Rz. 5
Seit dem 25.5.2018 ist aufgrund der unmittelbaren Rechtswirkung der Vorschriften der DSGVO (vgl. Rz. 2) für die zulässige Erhebung von Sozialdaten nicht mehr nur § 67a maßgebend, sondern insbesondere die Art. 6 DSGVO (Rechtmäßigkeit der Verarbeitung) und Art. 9 DSGVO (Verarbeitung besonderer Kategorien von personenbezogenen Daten).
Zusätzlich gelten die unmittelbar anzuwendenden Vorschriften der DSGVO, wie auch die Gesetzesbegründung zu § 67b Abs. 1 klarstellt: "Neben den spezifischen Befugnissen des Sozialgesetzbuches kann auch unmittelbar aus der Verordnung (EU) 2016/679, insbesondere aus Artikel 6 Absatz 1 der Verordnung (EU) 2016/679 die Zulässigkeit der Verarbeitung von Sozialdaten folgen, was § 35 Absatz 2 Satz 1 des Ersten Buches deklaratorisch deutlich macht" (BT-Drs. 18/12611).
Die Erhebung ist seit dem 25.5.2018 nach Art. 4 Nr. 2 DSGVO ein Vorgang der Verarbeitung (vgl. die Komm. zu § 67).
Zunächst regelt Abs. 1 Satz 1, zu welchen Zwecken die Erhebung von Sozialdaten nur zulässig ist (Erforderlichkeit im Zusammenhang mit der gesetzlichen Aufgabenerfüllung der Stellen nach § 35 SGB I).
Besondere Voraussetzungen sind nach Abs. 1 Satz 2 und 3 bei der Erhebung besonderer Kategorien von personenbezogenen Daten (Art. 9 Abs. 1 DSGVO) zu beachten; hier kommt es darauf an, welche gesetzlichen Aufgaben oder Pflichten mit der Erhebung dieser Daten erfüllt werden sollen und ob ggf. zusätzlich geeignete Garantien für die Grundrechte und die Interessen der betroffenen Person vorzusehen sind oder ob eine Erhebung nur mit Einwilligung der betroffenen Person zulässig erfolgen kann.
Abs. 2 enthält in Satz 1 auch nach der Anpassung an die DSGVO zum 25.5.2018 den Grundsatz der Ersterhebung bei der betroffenen Person und regelt in Satz 2 unter welchen Voraussetzungen davon Ausnahmen zulässig sind; diese Regelungen entsprechen inhaltlich dem Recht bis 24.5.2018 des § 67a Abs. 2 SGB X a.

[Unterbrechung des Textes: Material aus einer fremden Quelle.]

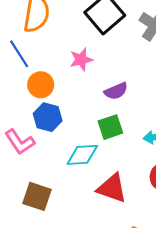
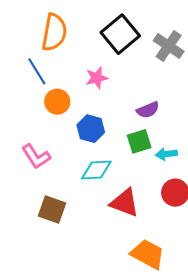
purple semicircle: (116, 91) -> (148, 110), moved
blue hexagon: (48, 117) -> (91, 129), moved
green square: (110, 127) -> (139, 141), moved

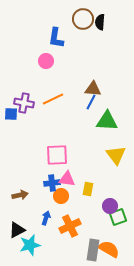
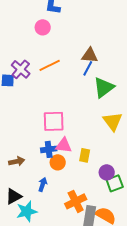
purple cross: (24, 103) -> (21, 69), turned 30
green triangle: (107, 121) -> (104, 87), turned -40
orange cross: (70, 226) -> (76, 201), moved

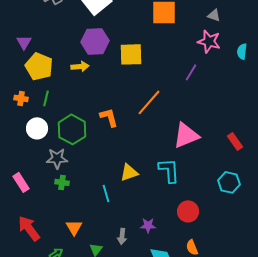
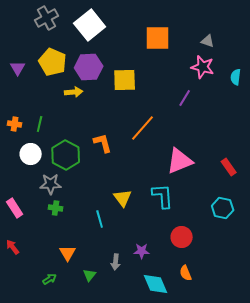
yellow pentagon: (39, 66) -> (53, 62), moved
yellow triangle: (129, 172) -> (123, 198), turned -48
red arrow: (29, 228) -> (13, 247), moved, size x0.6

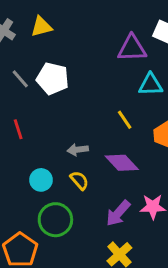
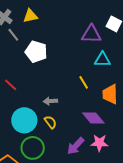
gray line: (20, 79) -> (13, 35), moved
red line: (18, 129) -> (11, 85), turned -32
purple diamond: (122, 163) -> (93, 118), moved
cyan circle: (41, 180) -> (24, 120), size x1.6

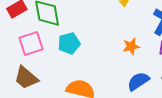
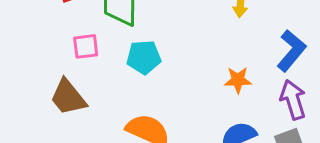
pink square: (31, 44) -> (86, 46), size x0.7

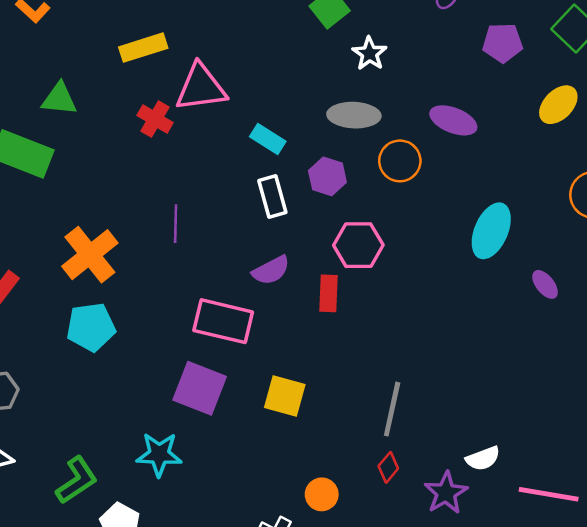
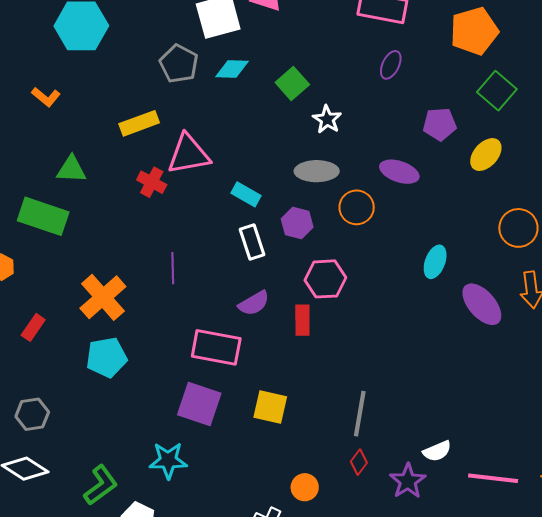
purple pentagon: (503, 43) -> (440, 124), moved
cyan ellipse: (491, 231) -> (435, 262), size x0.7
purple ellipse: (545, 284) -> (482, 304), size x1.8

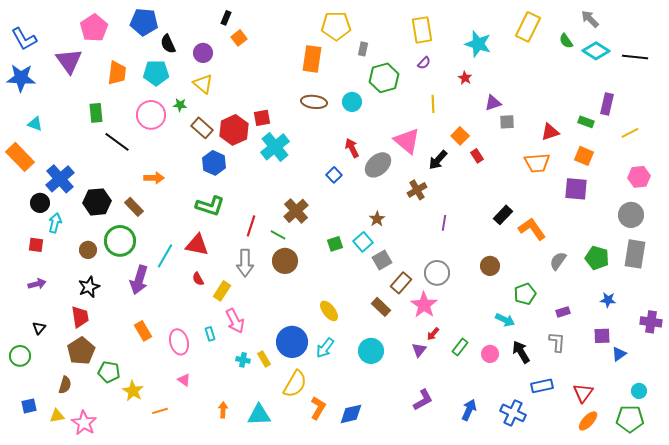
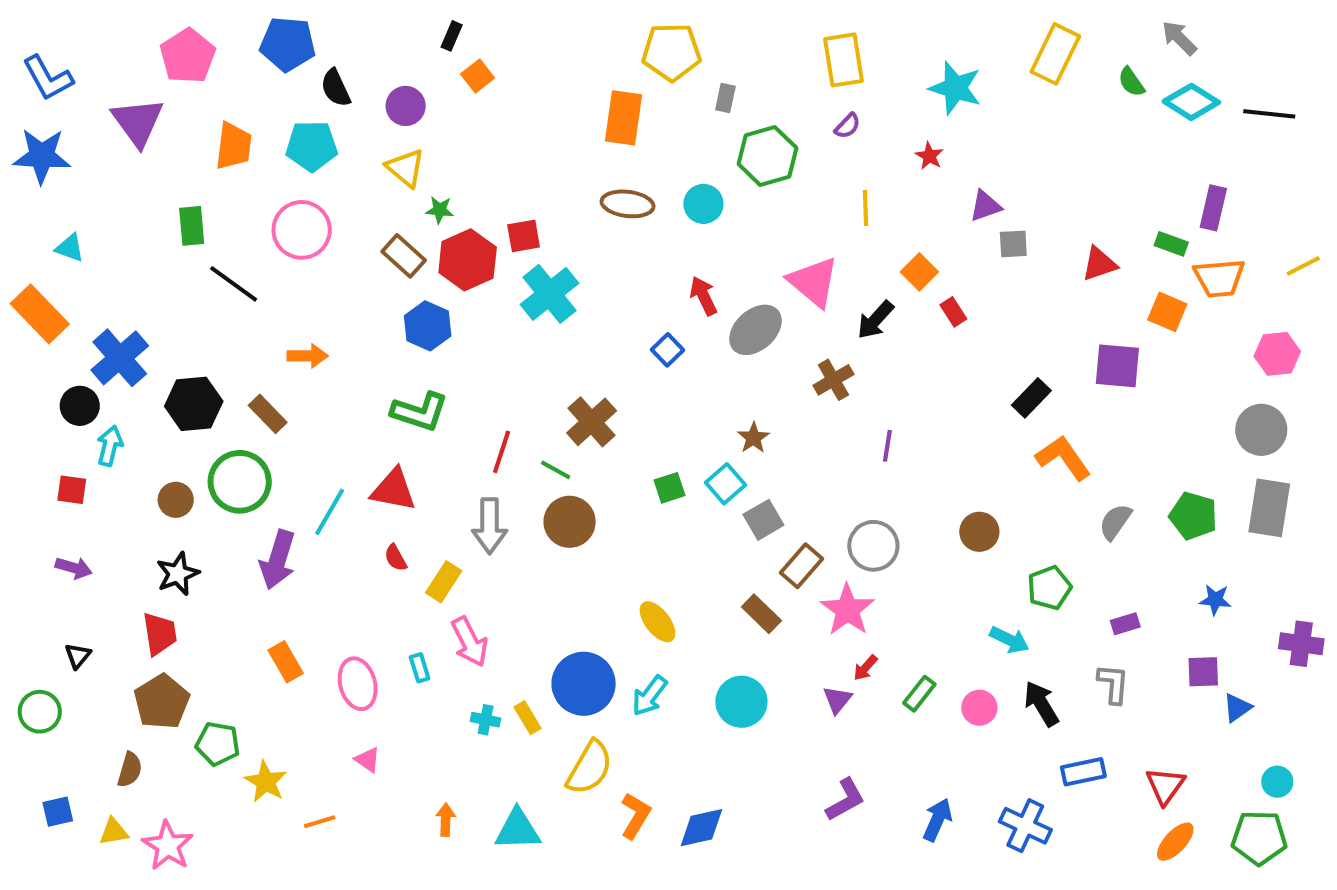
green star: (180, 105) -> (440, 210), moved
yellow line: (630, 133) -> (1303, 266), moved
orange trapezoid: (537, 163) -> (1219, 278), moved
purple square: (576, 189) -> (1117, 366), moved
black rectangle: (503, 215) -> (1031, 398), moved
purple arrow: (37, 284) -> (74, 568), turned 30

F.
2.1 Zweck der Datenerhebung (Abs. 1 Satz 1)
Rz. 6
In Satz 1 wird die Zulässigkeit der Datenerhebung durch die in § 35 SGB I genannten Stellen geregelt und damit von der Öffnungsklausel des Art. 6 Abs. 1 Buchst. c und e i. V. m. Abs. 2 und Abs. 3 Satz 1 Buchst. b DSGVO Gebrauch gemacht.
Voraussetzung für eine zulässige Datenerhebung ist nach Satz 1, dass die Kenntnis der Daten zur Erfüllung einer Aufgabe der erhebenden Stelle erforderlich ist. Satz 1 verweist insoweit auf die Aufgaben nach diesem Gesetzbuch; gemeint sind die "einzelnen Bücher einschließlich der besonderen Teile des Sozialgesetzbuchs" (BT-Drs. 18/12611). Zum Aufgabenbegriff vgl. die Komm. zu § 67 Abs. 3 (Rz. 9).
2.1.1 Erforderlichkeit
Rz. 7
Die zulässige Datenerhebung wird begrenzt durch ihre Erforderlichkeit. Die Erhebung muss zur aktuellen Aufgabenerfüllung notwendig sein; eine Datenerhebung auf Vorrat ist untersagt.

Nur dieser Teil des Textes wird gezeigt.